Seen mostly from the myopic viewpoint of its wholesomely-presented leads, the movie slowly tries to articulate the teenage trials of its eldest daughter Lizzie. That said, any of her points about abandonment or neglect are quickly swept under its American quilt-ness of a script.
Peppered only with the sole dissonant voice of Octavia Spencer, whose from-the-street digs are relegated to laughter-only duties, nothing here is allowed to puncture the movie’s procession of a plot. Taking in such well-known vistas as rejection, misunderstanding and a tug-of-love ending, this is a movie at pains to avoid reality at all cost, lest it leaden its march to a feel-good ending.

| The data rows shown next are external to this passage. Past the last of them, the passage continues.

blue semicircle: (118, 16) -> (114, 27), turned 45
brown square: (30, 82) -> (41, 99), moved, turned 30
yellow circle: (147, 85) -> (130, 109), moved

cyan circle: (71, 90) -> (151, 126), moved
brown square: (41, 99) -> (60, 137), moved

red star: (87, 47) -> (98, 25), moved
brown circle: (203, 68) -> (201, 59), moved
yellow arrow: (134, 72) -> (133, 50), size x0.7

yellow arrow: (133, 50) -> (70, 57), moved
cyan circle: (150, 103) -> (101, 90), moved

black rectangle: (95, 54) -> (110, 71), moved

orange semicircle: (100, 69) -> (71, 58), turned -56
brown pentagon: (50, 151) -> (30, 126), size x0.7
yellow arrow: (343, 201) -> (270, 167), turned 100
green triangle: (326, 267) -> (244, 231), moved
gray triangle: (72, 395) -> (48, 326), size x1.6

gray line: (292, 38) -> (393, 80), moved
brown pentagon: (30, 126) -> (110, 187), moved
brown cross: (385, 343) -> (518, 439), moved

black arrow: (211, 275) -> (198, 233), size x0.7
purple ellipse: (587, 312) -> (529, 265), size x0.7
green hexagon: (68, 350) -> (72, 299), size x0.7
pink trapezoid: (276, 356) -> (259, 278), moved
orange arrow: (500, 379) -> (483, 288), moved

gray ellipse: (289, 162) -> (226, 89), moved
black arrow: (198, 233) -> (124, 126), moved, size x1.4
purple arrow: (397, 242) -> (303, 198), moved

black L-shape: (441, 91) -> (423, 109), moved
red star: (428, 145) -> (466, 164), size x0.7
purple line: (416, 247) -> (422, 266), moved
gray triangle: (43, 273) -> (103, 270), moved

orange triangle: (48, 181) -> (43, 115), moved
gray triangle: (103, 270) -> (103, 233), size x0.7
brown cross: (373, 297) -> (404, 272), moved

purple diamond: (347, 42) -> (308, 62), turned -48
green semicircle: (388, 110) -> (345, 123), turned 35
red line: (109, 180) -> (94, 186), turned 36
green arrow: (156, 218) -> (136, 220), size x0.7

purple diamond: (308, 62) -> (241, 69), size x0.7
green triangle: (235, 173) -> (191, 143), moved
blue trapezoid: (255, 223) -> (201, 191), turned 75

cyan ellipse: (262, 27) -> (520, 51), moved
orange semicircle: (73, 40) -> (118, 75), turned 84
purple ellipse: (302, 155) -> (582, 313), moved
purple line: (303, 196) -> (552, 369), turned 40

Ultimately winding down as hatefully as it started, this is an inclusivity comedy which employs its own fierce door policy. ‘Concern’ is an entrance that can only ever swing in the favour of its Mom and Dad. Any other observers are swiftly made to shiver outside the plot, only to be brought-in as quick-fire quips, should the moralising need warming up.
Preaching a feel-good mantra from its very opening second, ‘Instant Family’s’ sanctimony is one that scales new heights of shock and awe. Wearing its cultural ignorance as both a medal and a badge, this is one rites of passage movie that will need more than an exorcist to cleanse it.